Сибирская роза (сборник) - стр. 29
Хорошо режет нож.
Да только всё ль ему дозволено?
Вот убрали опухоль. Кажется, всё прекрасно. Придраться не к чему. Ан хлоп беда. Через какое-то время беда прорастает на новом месте, куда зараньше выбросила ещё не видимые, ещё не заметные щупальца-клешни.
Речной рак чем опасен? Клешнями. Клешнями защищается, клешнями нападает. Бывало в детстве, так стриганёт клешнёй, что, кажется, палец отскочил, и ты со смертным ором поскорейше, молнией, выдираешь руку из норы иль с-под коряги, куда сунулась за раком, да поймалась сама.
И прежде всего вот эти клешни, выбрасываемые в стороны, опасны и у болезни, названной раком. Я считаю, главное зло не в опухоли, а в её клешнях-щупальцах, расползающихся наподобие паучьей сетки. Не давай расходиться. А как не дашь? Прежде чем резать опухоль, обломай клешни-щупальца, отдели её от здоровой ткани. Вот это-то как раз и под силку Борушке. Он обрывает эти клешни, чистит вокруг опухоли ткань, и опухоль как бы подносится ножу на блюдечке. Выщелкивай, как орех из скорлупки. Режь спокойно. Дальше беда не скакнёт.
Моя методика – не торопись, дай организму набраться духу. Он ведь не меньше твоего встревожен бедой. Недели две-три до операции даю больному настойку по схеме.
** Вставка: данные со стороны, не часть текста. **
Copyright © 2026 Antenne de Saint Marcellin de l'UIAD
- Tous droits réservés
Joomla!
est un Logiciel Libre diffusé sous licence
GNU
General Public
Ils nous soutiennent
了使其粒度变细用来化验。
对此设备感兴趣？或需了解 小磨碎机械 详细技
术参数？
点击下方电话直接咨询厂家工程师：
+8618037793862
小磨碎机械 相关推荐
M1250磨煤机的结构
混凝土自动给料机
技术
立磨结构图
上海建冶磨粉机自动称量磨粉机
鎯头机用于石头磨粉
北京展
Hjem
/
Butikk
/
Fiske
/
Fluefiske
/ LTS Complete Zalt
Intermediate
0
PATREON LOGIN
После операции даю. Свежие силы человеку всегда нужны…
Я вся за борец. Я против химии. Химия убивает…
Ещё Гиппократ говорил, что лечат нож, трава и слово. Так что я нового сказала?
Я лечила пятьдесят пять человек. Из них пятерых брала на облегчение страдания, остальных брала с некоторой надеждой на излечение. Счёт цыплятам осенью. Вот моя осень… Полное излечение получили десятеро с отдалённым результатом до четырёх лет. Умерли восемнадцать. Половине из них жизнь продлена до года. Остальные в периоде реакции… Такая вот моя осень…
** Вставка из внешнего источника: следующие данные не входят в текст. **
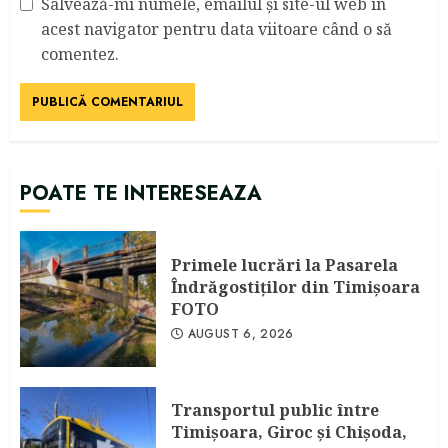
Salvează-mi numele, emailul și site-ul web în
acest navigator pentru data viitoare când o să
comentez.
POATE TE INTERESEAZA
Primele lucrări la Pasarela
Îndrăgostiţilor din Timişoara
FOTO
AUGUST 6, 2026
Transportul public între
Timişoara, Giroc şi Chişoda,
Опечаленно, скорбно кончила доклад Таисия Викторовна.
Ей не захлопали.
Конечно, хлопать не за что. Не тот момент. Тут ордена да знамена не раздают.
И все же…
Она вопросительно обвела зал. Зал тяжело молчал. Как-то даже враждебно.
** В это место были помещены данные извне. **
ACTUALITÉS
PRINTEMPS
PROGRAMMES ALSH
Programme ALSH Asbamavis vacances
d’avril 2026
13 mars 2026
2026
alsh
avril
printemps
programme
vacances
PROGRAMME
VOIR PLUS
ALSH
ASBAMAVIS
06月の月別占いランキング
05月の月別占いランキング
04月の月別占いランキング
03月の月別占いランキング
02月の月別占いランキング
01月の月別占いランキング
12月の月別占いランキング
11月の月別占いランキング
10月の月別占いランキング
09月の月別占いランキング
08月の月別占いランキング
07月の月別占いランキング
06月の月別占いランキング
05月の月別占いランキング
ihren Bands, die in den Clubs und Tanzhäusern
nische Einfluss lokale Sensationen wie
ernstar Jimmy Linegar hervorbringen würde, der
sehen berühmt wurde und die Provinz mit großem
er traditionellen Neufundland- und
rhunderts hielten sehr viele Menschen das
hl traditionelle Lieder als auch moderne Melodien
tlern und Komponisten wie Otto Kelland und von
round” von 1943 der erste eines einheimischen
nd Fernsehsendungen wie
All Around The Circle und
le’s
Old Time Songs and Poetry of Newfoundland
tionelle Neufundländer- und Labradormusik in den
– Я н-напомню… – заикаясь, снова заговорила она. – Я выхаживала людей не от кашля… Люди обречённые… Вы можете спросить, и всё же какой процент у них выживаемости? Статистики нету. И не может быть. Это ж люди, на которых махнули рукой… Поставили точку… Один московский академик мне говорил, если удастся спасти из них хоть два процента – уже победа. У меня выжило двадцать процентов. Каждый пятый… Это труды какие… Не баран чихал… Из уходивших туда десятеро моих не ушли. Раздумали. Посторонились от смерточки и вернулись… Они пришли сюда. В коридоре ждут. – Таисия Викторовна повернулась к президиуму. – Давайте покажем их. Послушаем…
– Никаких смотрин! – замахал красным карандашом Грицианов. – Есть мнение…
Его перебили из зала:
– А вы в программку заглядывали?
– На плане, извините, демонстрация больных!
– Подавайте демонстрацию!
– Товарищи! – Грицианов снова постучал карандашом по графину, требуя от зала тишины. – Мы тут посовещались и решили… – Он посмотрел на Кребса, Кребс утвердительно кивнул. – Мы посовещались и решили демонстрацию не проводить. Время поджимает! Вместо тридцати минут докладчик говорила один час сорок девять минут. В свете этого неопровержимого факта, товарищи, регламент явно нарушен. А с больными… – Грицианов еле заметно мягко улыбнулся. – А с больными господа желающие могут встретиться завтра в десять утра в клинике товарища Кребса, где для этой цели специально выделен кабинет и ассистент – товарищ Лопушинская.